=== Section Start ===

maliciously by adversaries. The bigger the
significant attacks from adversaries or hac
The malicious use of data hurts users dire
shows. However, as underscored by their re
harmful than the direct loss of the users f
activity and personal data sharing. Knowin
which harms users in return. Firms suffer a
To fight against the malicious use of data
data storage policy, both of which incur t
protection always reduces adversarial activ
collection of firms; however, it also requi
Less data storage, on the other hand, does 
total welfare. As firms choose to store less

=== Section End ===

Set down the listing in full, keeping every word exactly as it is.

Exercise answer:
maliciously by adversaries. The bigger the
significant attacks from adversaries or hac
The malicious use of data hurts users dire
shows. However, as underscored by their re
harmful than the direct loss of the users f
activity and personal data sharing. Knowin
which harms users in return. Firms suffer a
To fight against the malicious use of data
data storage policy, both of which incur t
protection always reduces adversarial activ
collection of firms; however, it also requi
Less data storage, on the other hand, does 
total welfare. As firms choose to store less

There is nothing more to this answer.